The only thing odd is that this camera has almost no IR filtration, which is usually the cause of low red sensitivity.
Still, the red QE of this sensor is eggregiously low compared to other Kodak FF CCD's with micro-lenses:
KAF-10500: 17% R 40% G 32% B
One of similar vintage, same pixel size, also with off-set micro-lenses:
KAF-31600: 37% R 43% G 36% B
The slightly older one in the Leica R back, of same size and pixel pitch as the KAF-10500
KAF-10010: 34% R 40% G 36% B
The older one with smaller pixels in the Olympus E-300 and E-500:
KAF-8300: 33% R 40% G 33% B
The far older one in the Olympus E-1 withe the same pixel pitch as the KAF-10500:
KAF-5100: 31% R 34% G 31% B
Every other one has about twice the red QE as the 17% for the KAF-10500.

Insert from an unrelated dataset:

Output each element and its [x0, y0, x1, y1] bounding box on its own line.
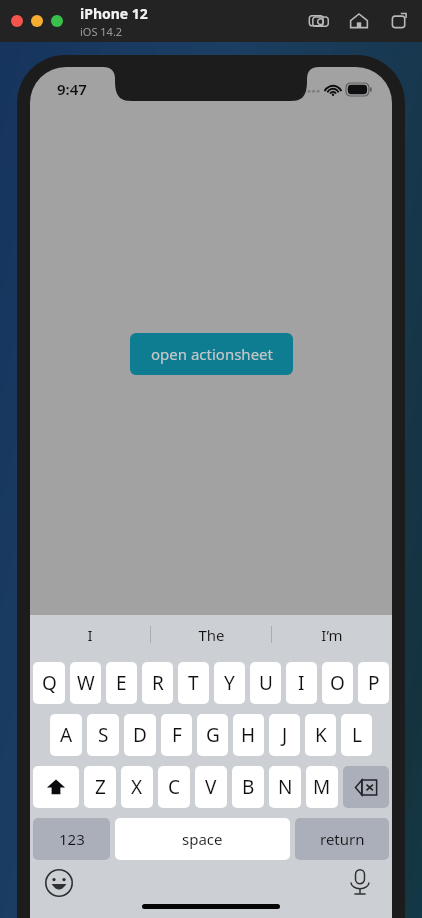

But indeed the graphs on page 12 of the spec. document [a href=\"http://www.kodak.com/ezpres/business/ccd/global/plugins/acrobat/en/datasheet/fullframe/KAF-10500LongSpec.pdf]http://www.kodak.com/ezpres/business/ccd/g...500LongSpec.pdf[/url] confirm it, and make me think that this was deliberate, a consequence of an attempt to avoid the need for an IR filter by effectively doing it in the CFA filters. I say that because the KAF-10500 sensitivity curves are extended far further into the IR than in the specs for other Kodak FF CCD sensors (to 1100nm instead of 700nm) and show a long flat tail of very low IR sensitivity, where with many other sensors, sensitivity picks up a bit at some point in the near IR, even in the B and G channels.